The U.S. Fish and Wildlife Service wants to remove the eastern population of the gray wolf from the Endangered Species List and turn over wolf management to state control. But not everyone thinks the states are up for it. The Great Lakes Radio Consortium’s Katherine Glover has the story:

Transcript

The U.S. Fish and Wildlife Service wants to remove the eastern population
of the gray wolf from the Endangered Species List and turn over wolf management
to state control. But not everyone thinks the states are up for it. The Great Lakes Radio
Consortium’s Katherine Glover has the story:


(sound of wolves howling)


The image of the wolf has always had a powerful effect on people. Wolves seem dangerous,
mysterious, romantic. They are a symbol of the untamed wilderness. Before Europeans came
to America, wolves roamed freely on every part of the continent. In 1630, the colony of
Massachussetts Bay started paying bounties to settlers for killing wolves. Over the next
300 years, wolf killing spread across the country, until all that was left was a few small
pockets of surviving wolf packs.


When the Endangered Species Act passed in 1973, the only wolves left to protect in the
Midwest were in Northern Minnesota. By some estimates, there were as few as 350 of them.


Today, Minnesota has a healthy wolf population of around 2400 animals, and smaller populations
are growing in Wisconsin and Michigan. Becaue of this success, the U.S. Fish and Wildlife Service
has proposed removing the animals from the Endangered Species List. This would mean wolves would
no longer be federally protected – it would be up to the states.


(sound of gate opening)


Peggy Callagan works with captive wolves at the Wildlife Science Center in Minnesota. She’s the
Center’s co-founder and executive director. She and her staff research ways to minimize
conflicts between wolves and people. Callahan is looking forward to seeing the wolf taken off
the Endangered Species List.


“It’s a good thing for the Endangered Species Act, to take a wolf off or an eagle off or a
peregrine off when it has recovered. The act was not established to provide a permanent
hiding place. It was established to protect a species until such time that they could be
managed in a different way.”


Wisconsin and Michigan have wolves because young born in Minnesota have migrated east to start
their own packs. Callahan says how Minnesota manages its wolves will affect wolf numbers in the
Midwest. And she isn’t crazy about Minnesota’s current wolf management plan, which has different
rules for different parts of the state.


“Now, there’s a boundary; there’s a boundary called a wolf zone, and there’s a boundary that’s
called the ag zone. And nobody likes it. We went backward.”


In Northeastern Minnesota, where the majority of wolves are, landowners can only kill wolves
if they can demonstrate an immediate threat to pets or livestock. In the rest of the state, where
there is more agriculture and more people, the rules are more lenient. On their own property,
landowners can kill any wolf they feel is a danger, without having to prove anything to the state.

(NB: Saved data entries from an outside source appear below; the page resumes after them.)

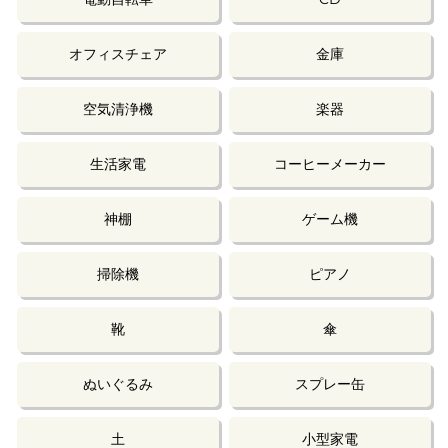
オフィスチェア
金庫
空気清浄機
楽器
生活家電
コーヒーメーカー
神棚
ゲーム機
掃除機
ピアノ
靴
傘
ぬいぐるみ
スプレー缶
土
小型家電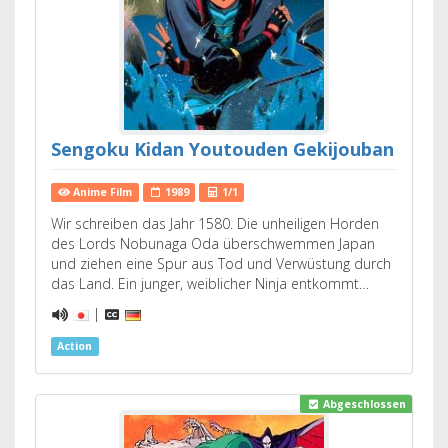
Sengoku Kidan Youtouden Gekijouban
Anime Film
1989
1/1
Wir schreiben das Jahr 1580. Die unheiligen Horden
des Lords Nobunaga Oda überschwemmen Japan
und ziehen eine Spur aus Tod und Verwüstung durch
das Land. Ein junger, weiblicher Ninja entkommt…
|
Action
Abgeschlossen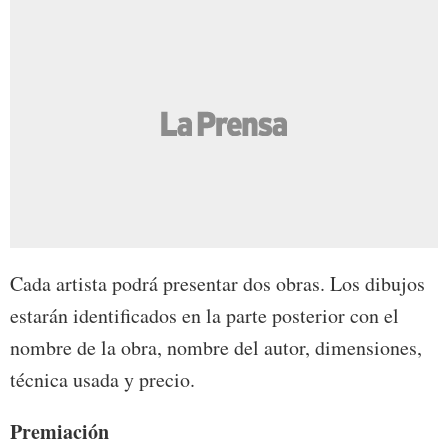
Cada artista podrá presentar dos obras. Los dibujos
estarán identificados en la parte posterior con el
nombre de la obra, nombre del autor, dimensiones,
técnica usada y precio.
Premiación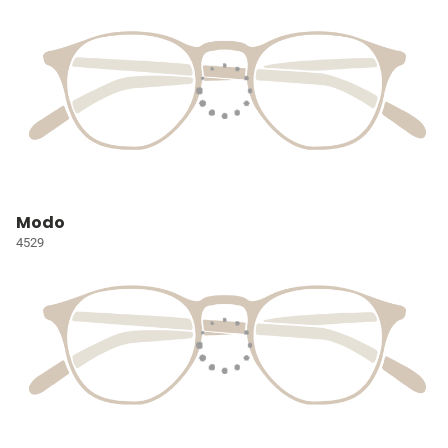
Modo
4529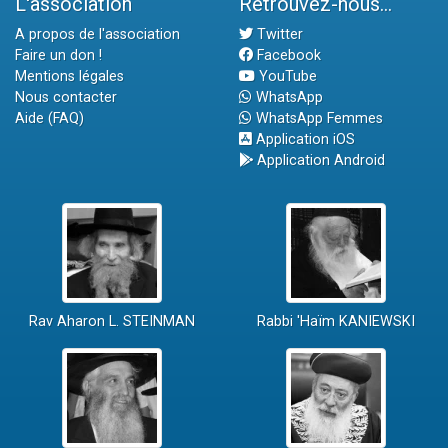
L'association
Retrouvez-nous...
A propos de l'association
Twitter
Faire un don !
Facebook
Mentions légales
YouTube
Nous contacter
WhatsApp
Aide (FAQ)
WhatsApp Femmes
Application iOS
Application Android
Rav Aharon L. STEINMAN
Rabbi 'Haïm KANIEWSKI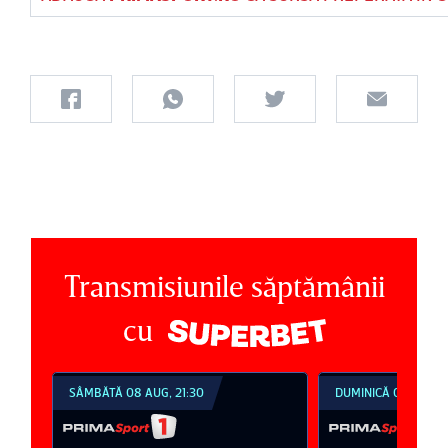
Transmisiunile săptămânii
cu
SÂMBĂTĂ 08 AUG, 21:30
DUMINICĂ 09 AUG, 1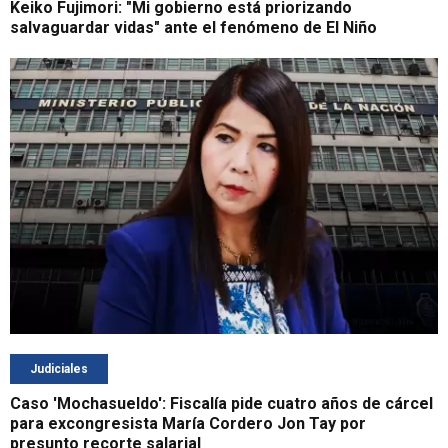
Keiko Fujimori: "Mi gobierno está priorizando
salvaguardar vidas" ante el fenómeno de El Niño
Judiciales
Caso 'Mochasueldo': Fiscalía pide cuatro años de cárcel
para excongresista María Cordero Jon Tay por
presunto recorte salarial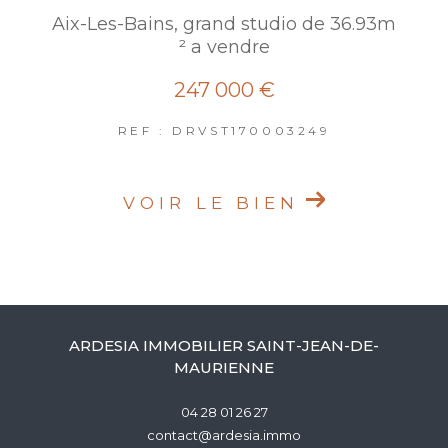
Aix-Les-Bains, grand studio de 36.93m
² a vendre
247 000 €
REF : DRVST170003249
VOIR LE BIEN
ARDESIA IMMOBILIER SAINT-JEAN-DE-
MAURIENNE
04 28 01 26 27
contact@ardesia.immo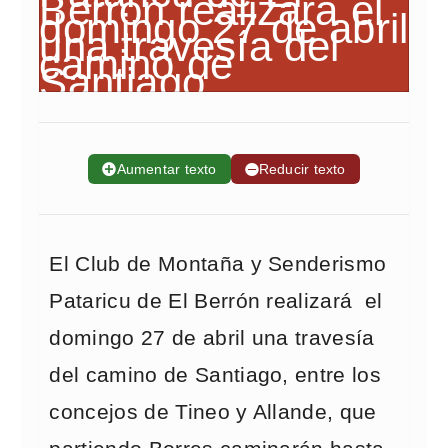
➕
Aumentar texto
➖
Reducir texto
El Club de Montaña y Senderismo
Pataricu de El Berrón realizará el
domingo 27 de abril una travesía
del camino de Santiago, entre los
concejos de Tineo y Allande, que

The Sierra Club is opposed to taking the wolf off the Endangered Species list, largely because
of Minnesota’s management plan. Ginny Yinling is the chair of the Wolf Task Force of the Sierra
Club in Minnesota.


“They’ve pretty much given carte blanche to landowners, or their agents, to kill wolves
pretty much at any time in the southern and western two thirds of the state; they don’t even
have to have an excuse, if a wolf’s on their property they can kill it. Instead of this being
what should have been a victory in terms of wolf recovery and the success of the Endangered
Species Act, instead we’re afraid it’s going to turn into something of a disaster.”


Yinling is also concerned with the protection of wolf habitat, such as den sites, rendezvous
sites, and migration corridors.


“The current management plan protects none of those areas; it leaves it entirely up to the
discretion of the land managers.”


But wildlife managers say these are not critical for a large wolf population
like Minnesota’s. Mike DonCarlos is the wildlife program manager for the Minnesota
Department of Natural Resources.


“As you look at the range of species that are threatened by habitat change, ironically the wolf
in Minnesota is not one of them. As long as there’s a prey base that continues, wolves should
do just fine. The key is mortality rates and availability of food.”


In Wisconsin and Michigan, where there are fewer wolves, state laws will continue to protect
wolf habitat. Peggy Callahan says she has faith that the wolves will be fine, even if the
Minnesota state plan is not perfect. But at the Sierra Club, Ginny Yinling says they have
plans to challenge wolf delisting in court.


For the Great Lakes Radio Consortium, I’m Katherine Glover.